Skin-poppers should follow all of the infection control and other safety precautions that intravenous and intramuscular injectors should follow. Also, skin-poppers are at greatly increased risk for abscesses, especially if injecting crushed pills or another solution with particles in it. When skin-popping, it is critical to use only a solution that is as particle-free as possible. Endocarditis is an infection that develops in the heart’s inner lining or valves. This infection can occur when fungi and bacteria enter the bloodstream. Symptoms of endocarditis may develop quickly for some patients while developing more slowly for others.

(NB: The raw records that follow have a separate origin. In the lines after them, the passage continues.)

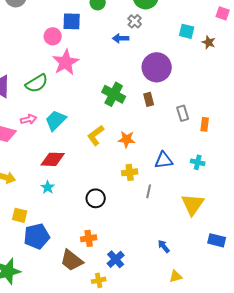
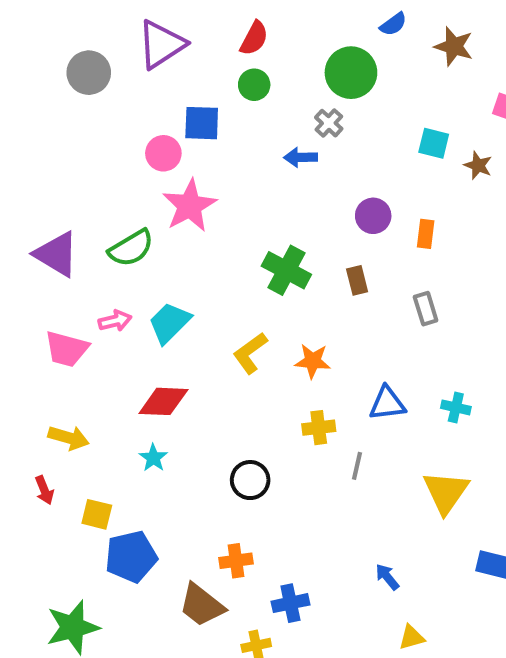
purple circle: (157, 67) -> (373, 216), size x0.6
orange rectangle: (205, 124) -> (426, 234), moved
blue cross: (116, 259) -> (290, 603), turned 30

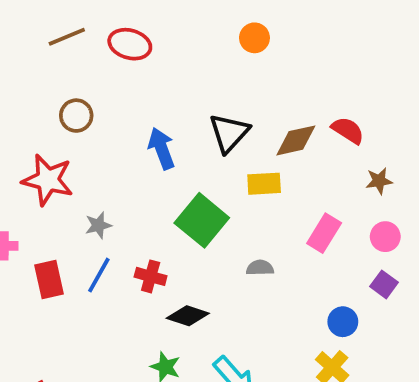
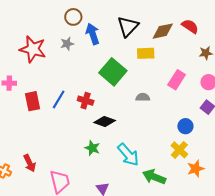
brown circle: (76, 116) -> (73, 17), moved
gray star: (98, 225) -> (67, 44), moved

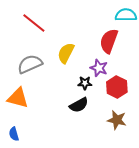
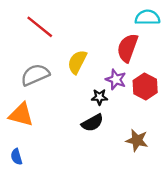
red hexagon: (117, 87) -> (145, 86), moved

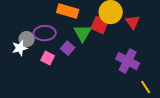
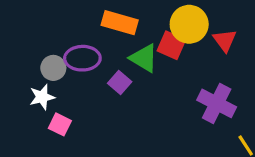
green triangle: (83, 33) -> (144, 58), turned -30
white star: (20, 48) -> (42, 97), moved
pink square: (48, 58) -> (60, 124), moved

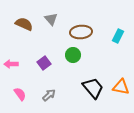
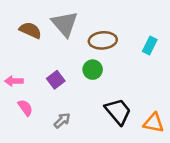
gray triangle: (51, 19) -> (65, 24), size x1.6
orange triangle: (121, 87) -> (154, 123), moved
pink semicircle: (20, 94) -> (25, 108), moved

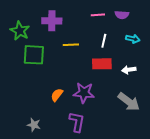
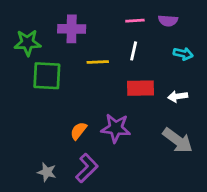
green star: (20, 31) -> (28, 43), turned -30
white line: (104, 41) -> (134, 51), moved
purple L-shape: (77, 122) -> (87, 168), moved, turned 35

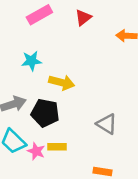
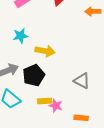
black pentagon: (45, 113) -> (34, 75), turned -30
pink star: (36, 151) -> (56, 106), moved

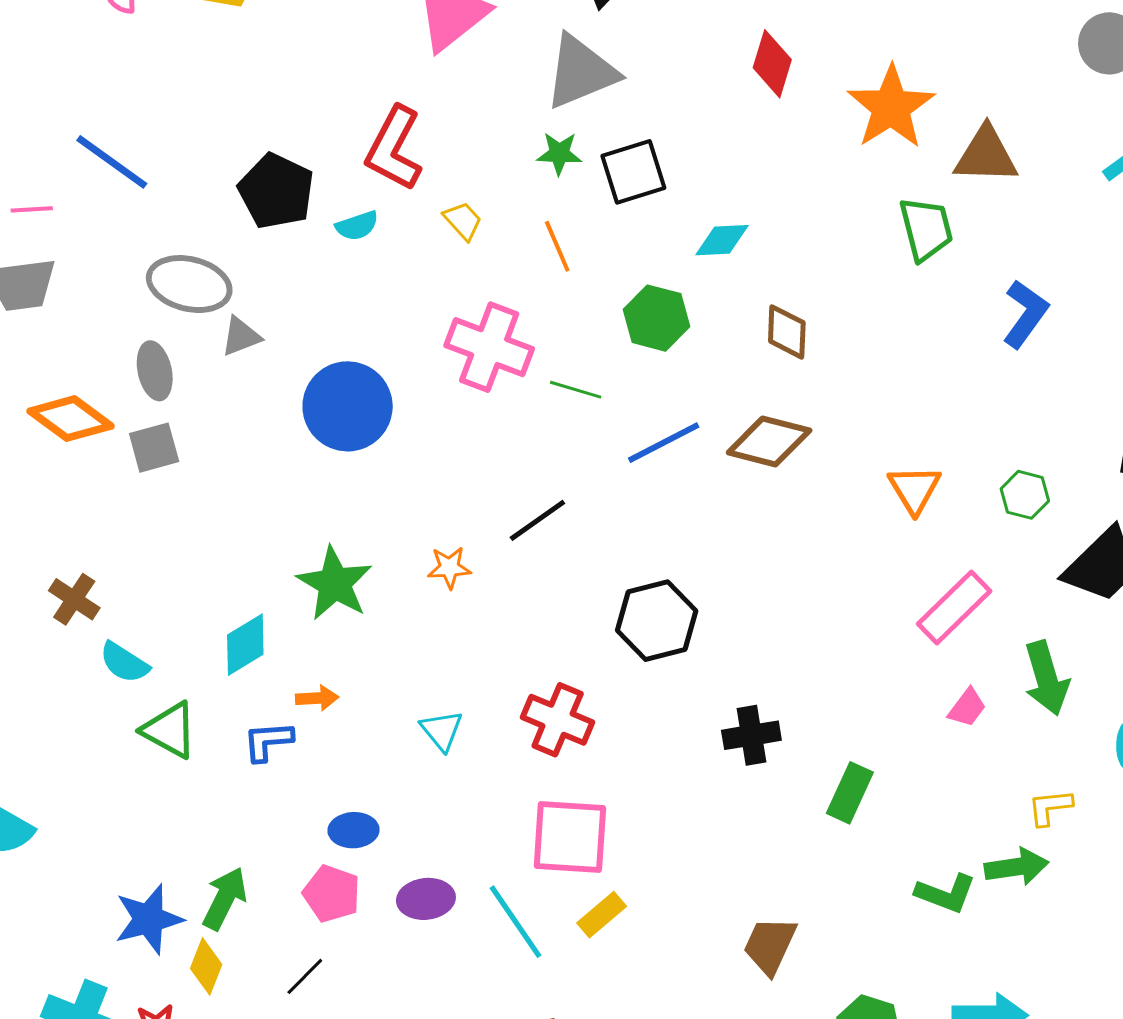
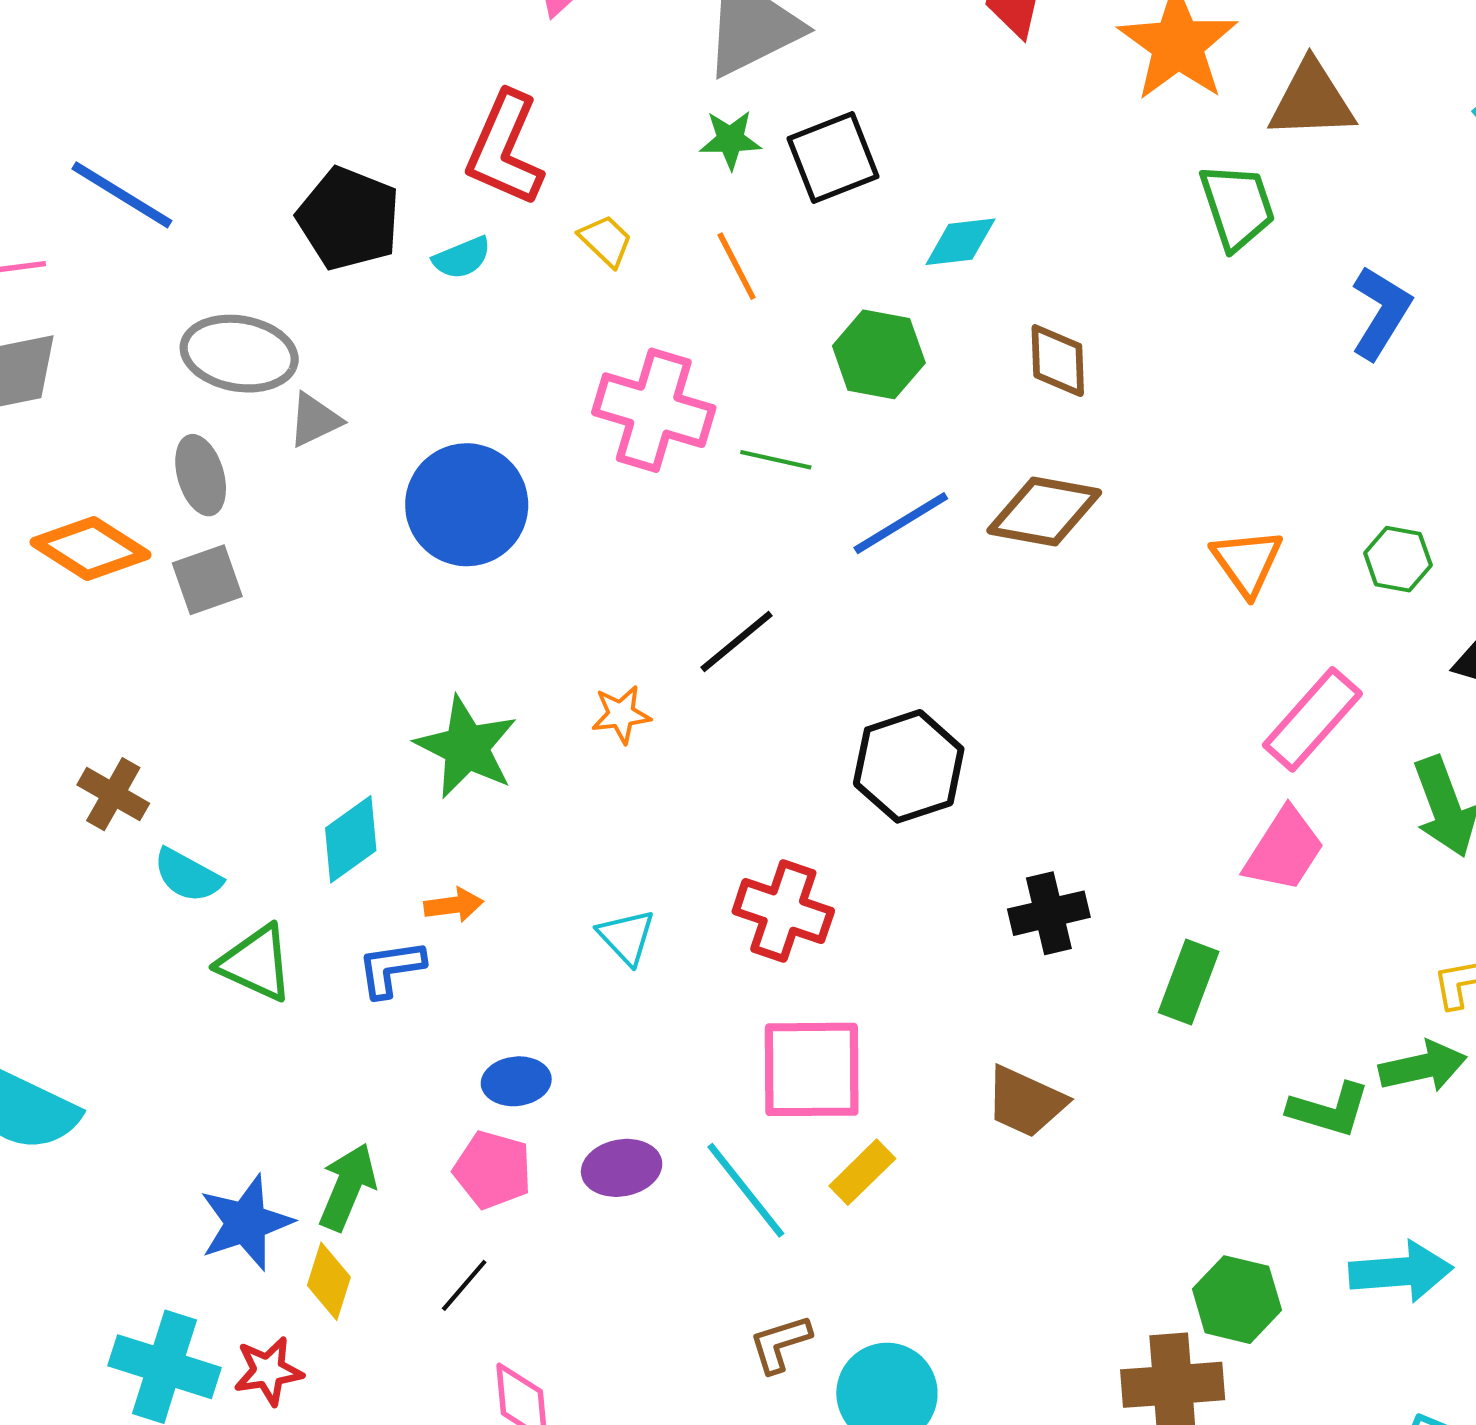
pink trapezoid: (967, 708) -> (1284, 850), moved, size x1.6
brown trapezoid: (770, 945) -> (1026, 1102), moved, turned -86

Massaging the area lightly for a few minutes will help the drug absorb and reduce the pain. Because speed is often cut with such dangerous chemicals, it is very important not to miss your shot. Skin-popping speed can be very painful, may cause an abscess, and will take a long time for the body to absorb. If you get the shakes after doing a few shots, it may be helpful to have a friend inject you if you are not using alone. Because the quality of speed varies so dramatically, a tester shot is a good idea. IV drugs are often preferred over oral capsules because intravenous injection gets the desired substance to the brain much faster.

Those with damaged or artificial heart valves may be at a higher risk of developing endocarditis. Sharing needles, syringes, or other equipment (works) to inject drugs puts people at high risk for getting or transmitting HIV and other infections. People who inject drugs account for about 1 in 10 HIV diagnoses in the United States. Syringe services programs (SSPs) can play a role in preventing HIV and other health problems among PWID, by providing access to sterile syringes.

Arteries carry blood rich in oxygen from the lungs and heart to all the other parts of the body. Arteries are located deeper in the body than veins and so are not visible inhalant abuse as many of your veins are. The following is a breakdown of possible intravenous injection sites, beginning with the safest options and moving toward the least safe ones.